(This post is 3 days late, my bad!) – I forgot to publish my saved draft.
Progress on Midterm Project:
Data Collection
I managed to scrape pokemon data off pokemondb.net. The data that was most necessary for me was a compilation of the pokedex entries from each season. The scraped data was collected into a CSV file which I processed late.
Choosing and Training the model
I planned to use a Doc2Vec model to get a vector representation of each pokemon’s description. The idea is to get the user to input a paragraph or some kind of text, convert that to a vector using the same model, and compare cosine similarity between vectors to give the closest pokemon to the paragraph they typed. To accomplish this, I used a python library called “gensim”. They have an implementation of a doc2vec model which seemed like the exact thing I wanted to use.

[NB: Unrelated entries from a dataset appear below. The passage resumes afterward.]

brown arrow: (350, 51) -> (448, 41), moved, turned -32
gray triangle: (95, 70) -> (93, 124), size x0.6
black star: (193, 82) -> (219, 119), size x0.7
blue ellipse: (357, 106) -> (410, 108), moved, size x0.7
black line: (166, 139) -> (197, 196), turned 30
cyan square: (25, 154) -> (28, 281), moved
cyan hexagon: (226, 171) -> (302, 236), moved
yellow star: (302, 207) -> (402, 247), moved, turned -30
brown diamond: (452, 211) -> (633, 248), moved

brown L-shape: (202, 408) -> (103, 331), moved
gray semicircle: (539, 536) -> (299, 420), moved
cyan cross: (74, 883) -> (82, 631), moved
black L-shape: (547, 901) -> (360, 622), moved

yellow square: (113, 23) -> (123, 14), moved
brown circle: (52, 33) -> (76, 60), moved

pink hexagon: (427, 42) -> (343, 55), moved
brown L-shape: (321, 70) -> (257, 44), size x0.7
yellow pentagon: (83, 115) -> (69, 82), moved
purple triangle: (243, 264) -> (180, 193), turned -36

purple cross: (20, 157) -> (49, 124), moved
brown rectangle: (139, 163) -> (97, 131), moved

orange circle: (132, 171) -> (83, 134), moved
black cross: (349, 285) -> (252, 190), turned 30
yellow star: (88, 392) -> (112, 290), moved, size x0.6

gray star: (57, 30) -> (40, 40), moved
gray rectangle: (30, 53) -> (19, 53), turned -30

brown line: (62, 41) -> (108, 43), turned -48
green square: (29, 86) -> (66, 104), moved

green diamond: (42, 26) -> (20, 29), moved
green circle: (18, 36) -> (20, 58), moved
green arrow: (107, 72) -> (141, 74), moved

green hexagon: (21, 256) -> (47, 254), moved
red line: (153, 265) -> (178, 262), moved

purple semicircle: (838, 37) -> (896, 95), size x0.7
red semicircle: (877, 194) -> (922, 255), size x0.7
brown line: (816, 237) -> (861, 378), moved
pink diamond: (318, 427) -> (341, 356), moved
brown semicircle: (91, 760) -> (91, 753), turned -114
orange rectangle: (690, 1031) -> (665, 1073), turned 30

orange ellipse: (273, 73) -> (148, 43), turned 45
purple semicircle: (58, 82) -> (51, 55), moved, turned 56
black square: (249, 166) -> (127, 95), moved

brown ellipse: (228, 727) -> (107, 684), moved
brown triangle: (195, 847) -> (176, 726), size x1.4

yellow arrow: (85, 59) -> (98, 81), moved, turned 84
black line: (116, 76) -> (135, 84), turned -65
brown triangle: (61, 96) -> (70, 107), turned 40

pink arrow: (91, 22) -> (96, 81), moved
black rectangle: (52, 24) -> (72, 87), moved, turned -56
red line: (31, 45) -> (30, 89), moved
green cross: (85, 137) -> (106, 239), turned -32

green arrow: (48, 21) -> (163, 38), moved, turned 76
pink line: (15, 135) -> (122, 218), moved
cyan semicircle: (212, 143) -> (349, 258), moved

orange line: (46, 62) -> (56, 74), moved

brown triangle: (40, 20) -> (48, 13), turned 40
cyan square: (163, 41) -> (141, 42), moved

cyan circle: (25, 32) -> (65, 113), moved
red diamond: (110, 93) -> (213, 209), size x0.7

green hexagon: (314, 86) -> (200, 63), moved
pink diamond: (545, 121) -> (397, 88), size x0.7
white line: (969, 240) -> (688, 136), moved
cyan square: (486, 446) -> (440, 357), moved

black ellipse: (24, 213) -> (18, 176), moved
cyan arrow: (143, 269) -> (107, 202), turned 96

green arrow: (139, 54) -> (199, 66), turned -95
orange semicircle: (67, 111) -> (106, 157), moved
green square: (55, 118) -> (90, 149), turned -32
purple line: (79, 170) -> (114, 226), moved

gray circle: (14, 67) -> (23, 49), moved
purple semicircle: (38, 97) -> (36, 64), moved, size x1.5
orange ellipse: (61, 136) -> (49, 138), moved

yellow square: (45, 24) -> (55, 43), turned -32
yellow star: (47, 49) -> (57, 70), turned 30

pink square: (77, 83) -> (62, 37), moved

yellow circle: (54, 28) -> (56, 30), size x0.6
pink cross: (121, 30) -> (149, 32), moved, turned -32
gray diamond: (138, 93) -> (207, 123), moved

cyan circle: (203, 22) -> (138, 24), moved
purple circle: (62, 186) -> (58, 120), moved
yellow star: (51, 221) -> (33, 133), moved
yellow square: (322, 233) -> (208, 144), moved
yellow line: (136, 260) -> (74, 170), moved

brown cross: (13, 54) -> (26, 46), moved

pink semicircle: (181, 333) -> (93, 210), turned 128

I trained the data and figured out how to use the model to find the closest input document, and now I get the 10 closest pokemon to the document I type. An example below:
With the input document as “super hot fire pokemon. burns everything to ash!”, here’s the output I get:
Next Steps:
Moving forward, I want to create an interface with a webcam where after a user has typed in some text, they can see their pokemon budyy (or buddies) on the screen with them and be able to take a picture as well. For this, I’ll use ml5’s PoseNet to get the keypoints of different body parts and place pokemon around the user. Since data needs to be sent from a server to an interface (frontend) I’ll have to create a Web App which I will do most likely in Flask (a python framework).